## EXERCISE GOAL
For this task, output every entry below exactly and omit the pictures.

Page segmentation data:
%%
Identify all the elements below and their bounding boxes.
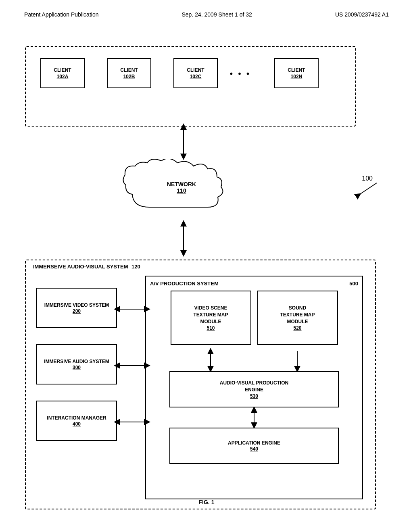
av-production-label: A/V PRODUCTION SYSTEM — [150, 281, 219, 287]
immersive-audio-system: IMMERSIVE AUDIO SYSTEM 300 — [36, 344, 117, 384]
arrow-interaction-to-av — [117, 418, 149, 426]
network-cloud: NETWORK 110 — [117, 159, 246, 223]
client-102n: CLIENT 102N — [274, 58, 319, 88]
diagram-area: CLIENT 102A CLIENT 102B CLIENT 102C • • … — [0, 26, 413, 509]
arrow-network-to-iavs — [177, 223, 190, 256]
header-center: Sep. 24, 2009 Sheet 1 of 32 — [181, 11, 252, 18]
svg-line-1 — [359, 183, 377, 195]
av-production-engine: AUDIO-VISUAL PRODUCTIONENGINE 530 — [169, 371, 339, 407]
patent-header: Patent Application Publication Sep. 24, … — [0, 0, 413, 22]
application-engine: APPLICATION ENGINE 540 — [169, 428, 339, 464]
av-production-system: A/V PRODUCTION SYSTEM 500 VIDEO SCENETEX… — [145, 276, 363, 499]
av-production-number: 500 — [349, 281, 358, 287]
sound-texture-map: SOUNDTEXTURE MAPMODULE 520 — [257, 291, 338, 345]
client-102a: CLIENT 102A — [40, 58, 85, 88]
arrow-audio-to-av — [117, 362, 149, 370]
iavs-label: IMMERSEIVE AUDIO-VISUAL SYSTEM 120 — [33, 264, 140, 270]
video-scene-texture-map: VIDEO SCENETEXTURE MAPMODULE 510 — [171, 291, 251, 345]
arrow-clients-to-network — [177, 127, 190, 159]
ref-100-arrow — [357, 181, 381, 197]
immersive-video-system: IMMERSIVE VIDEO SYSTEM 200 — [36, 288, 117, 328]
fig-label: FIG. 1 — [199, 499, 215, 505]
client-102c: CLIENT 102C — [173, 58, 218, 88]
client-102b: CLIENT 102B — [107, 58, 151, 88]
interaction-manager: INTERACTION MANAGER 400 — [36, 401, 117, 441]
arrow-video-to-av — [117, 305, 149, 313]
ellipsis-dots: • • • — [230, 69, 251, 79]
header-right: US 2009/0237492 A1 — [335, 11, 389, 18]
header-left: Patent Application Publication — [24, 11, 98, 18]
%%
## PROBLEM SOLUTION
Identify all the elements below and their bounding boxes.
av-production-label: A/V PRODUCTION SYSTEM — [150, 281, 219, 287]
immersive-audio-system: IMMERSIVE AUDIO SYSTEM 300 — [36, 344, 117, 384]
arrow-interaction-to-av — [117, 418, 149, 426]
network-cloud: NETWORK 110 — [117, 159, 246, 223]
client-102n: CLIENT 102N — [274, 58, 319, 88]
diagram-area: CLIENT 102A CLIENT 102B CLIENT 102C • • … — [0, 26, 413, 509]
arrow-network-to-iavs — [177, 223, 190, 256]
header-center: Sep. 24, 2009 Sheet 1 of 32 — [181, 11, 252, 18]
svg-line-1 — [359, 183, 377, 195]
av-production-engine: AUDIO-VISUAL PRODUCTIONENGINE 530 — [169, 371, 339, 407]
patent-header: Patent Application Publication Sep. 24, … — [0, 0, 413, 22]
application-engine: APPLICATION ENGINE 540 — [169, 428, 339, 464]
av-production-system: A/V PRODUCTION SYSTEM 500 VIDEO SCENETEX… — [145, 276, 363, 499]
av-production-number: 500 — [349, 281, 358, 287]
sound-texture-map: SOUNDTEXTURE MAPMODULE 520 — [257, 291, 338, 345]
client-102a: CLIENT 102A — [40, 58, 85, 88]
arrow-audio-to-av — [117, 362, 149, 370]
iavs-label: IMMERSEIVE AUDIO-VISUAL SYSTEM 120 — [33, 264, 140, 270]
video-scene-texture-map: VIDEO SCENETEXTURE MAPMODULE 510 — [171, 291, 251, 345]
arrow-clients-to-network — [177, 127, 190, 159]
ref-100-arrow — [357, 181, 381, 197]
immersive-video-system: IMMERSIVE VIDEO SYSTEM 200 — [36, 288, 117, 328]
fig-label: FIG. 1 — [199, 499, 215, 505]
client-102c: CLIENT 102C — [173, 58, 218, 88]
client-102b: CLIENT 102B — [107, 58, 151, 88]
interaction-manager: INTERACTION MANAGER 400 — [36, 401, 117, 441]
arrow-video-to-av — [117, 305, 149, 313]
ellipsis-dots: • • • — [230, 69, 251, 79]
header-right: US 2009/0237492 A1 — [335, 11, 389, 18]
header-left: Patent Application Publication — [24, 11, 98, 18]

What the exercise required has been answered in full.